# How to deal with Gangsta Dolphins



## DaggerYak (Aug 1, 2013)

It cracks me up how most people are like... "oh look, Dolphins!" And I'm over here like... "great gotta reel and kill the baits again..." 

So I know they are an issue at some of the piers. Last year I saw some fat gangster dolphins working the okaloosa pier like they owned it; passing through every 5 minutes or so pluck bait off of everyone's hook... all... day... long. I know they're bad at okaloosa being close proximity to the pass (where all the fat dolphins hang out). 

So any tips to avoid getting robbed by D-Bo the Dolphin all day? Any bait they won't eat?

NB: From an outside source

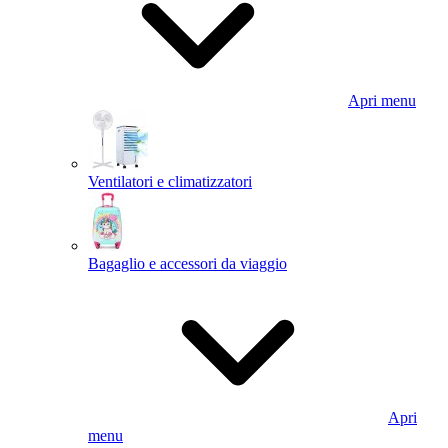
Apri menu
Ventilatori e climatizzatori
Bagaglio e accessori da viaggio
Apri
menu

I found myself going to an artificial with bait in the bucket and a bait rod close just to save it for the right moment.


----------



## Pierrunner (Feb 4, 2016)

They wont touch a LY


----------



## Chapman5011 (Mar 7, 2013)

They know what they are doing. 
I've had Dolphins catch a ride with me leaving the pass and stay with me the entire day out to 20-30 miles off shore. And they ride with us all the way back to the pass 12 hours later. 
It's hard to out run them if they are up for the haul.


----------



## Caleb 850 (Mar 23, 2016)

Had a big dolphin with tons of cobia jigs treble hooks and gotchas stuck in its mouth steal a nice Spanish came from under the pier and almost spoolled me 

They won't go near ly


----------



## PierGoogan (Jul 9, 2014)

It's bad and illegal but you can always have a small rod ready to throw an egg weight.....:whistling:


----------



## jigslinger (Sep 30, 2007)

Caleb 850 said:


> Had a big dolphin with tons of cobia jigs treble hooks and gotchas stuck in its mouth steal a nice Spanish came from under the pier and almost spoolled me
> 
> They won't go near ly


Hmm. I always thought they were pretty good at avoiding hooks.:whistling:


----------



## Bodupp (Oct 3, 2007)

jigslinger said:


> Hmm. I always thought they were pretty good at avoiding hooks.:whistling:


The older ones can't afford reading glasses.


----------



## KingCrab (Apr 29, 2012)

We call them Democrat Dolphins. Always looking for a hand out.:thumbdown:


----------